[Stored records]

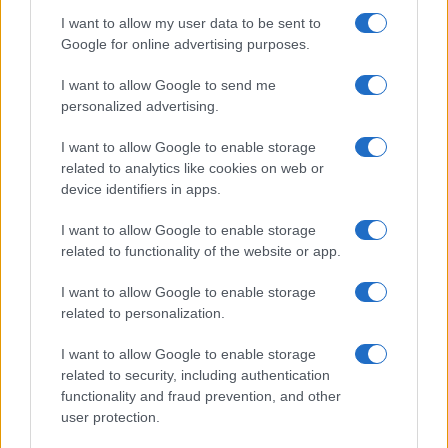
I want to allow my user data to be sent to
Google for online advertising purposes.
I want to allow Google to send me
personalized advertising.
I want to allow Google to enable storage
related to analytics like cookies on web or
READ MORE
device identifiers in apps.
Industrial
Soundproof
I want to allow Google to enable storage
Generator
related to functionality of the website or app.
I want to allow Google to enable storage
related to personalization.
I want to allow Google to enable storage
related to security, including authentication
functionality and fraud prevention, and other
user protection.
Talk with us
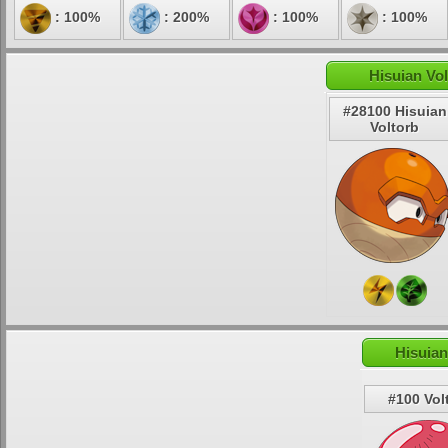
: 100%
: 200%
: 100%
: 100%
Hisuian Vol
#28100 Hisuian
Voltorb
Hisuian
#100 Vol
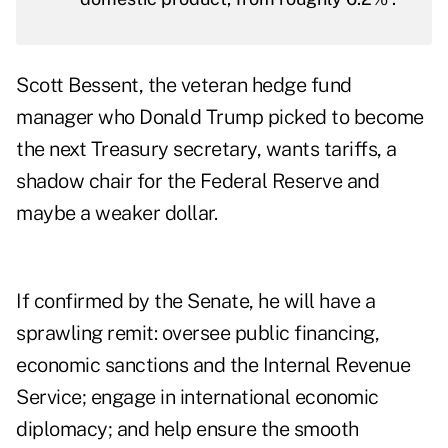
Scott Bessent, the veteran hedge fund
manager who Donald Trump picked to become
the next Treasury secretary, wants tariffs, a
shadow chair for the Federal Reserve and
maybe a weaker dollar.
If confirmed by the Senate, he will have a
sprawling remit: oversee public financing,
economic sanctions and the Internal Revenue
Service; engage in international economic
diplomacy; and help ensure the smooth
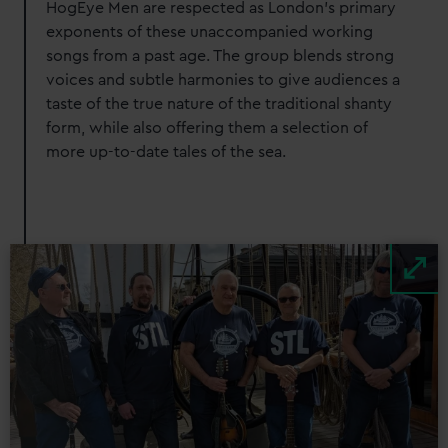
HogEye Men are respected as London's primary
exponents of these unaccompanied working
songs from a past age. The group blends strong
voices and subtle harmonies to give audiences a
taste of the true nature of the traditional shanty
form, while also offering them a selection of
more up-to-date tales of the sea.
Image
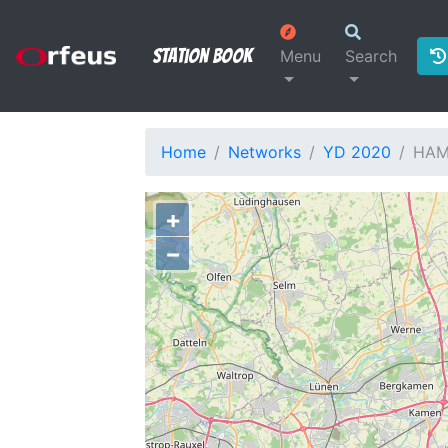
Station Book
Menu
Search
Home
Networks
YD 2020
HAM
+
−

§ Exercise objective
Each record above should be duplicated word for word, with no pictures included.

§ Result
I want to allow my user data to be sent to
Google for online advertising purposes.
I want to allow Google to send me
personalized advertising.
I want to allow Google to enable storage
related to analytics like cookies on web or
READ MORE
device identifiers in apps.
Industrial
Soundproof
I want to allow Google to enable storage
Generator
related to functionality of the website or app.
I want to allow Google to enable storage
related to personalization.
I want to allow Google to enable storage
related to security, including authentication
functionality and fraud prevention, and other
user protection.
Talk with us
: 100%
: 200%
: 100%
: 100%
Hisuian Vol
#28100 Hisuian
Voltorb
Hisuian
#100 Vol
Scott Bessent, the veteran hedge fund
manager who Donald Trump picked to become
the next Treasury secretary, wants tariffs, a
shadow chair for the Federal Reserve and
maybe a weaker dollar.
If confirmed by the Senate, he will have a
sprawling remit: oversee public financing,
economic sanctions and the Internal Revenue
Service; engage in international economic
diplomacy; and help ensure the smooth
HogEye Men are respected as London's primary
exponents of these unaccompanied working
songs from a past age. The group blends strong
voices and subtle harmonies to give audiences a
taste of the true nature of the traditional shanty
form, while also offering them a selection of
more up-to-date tales of the sea.
Image
Station Book
Menu
Search
Home
Networks
YD 2020
HAM
+
−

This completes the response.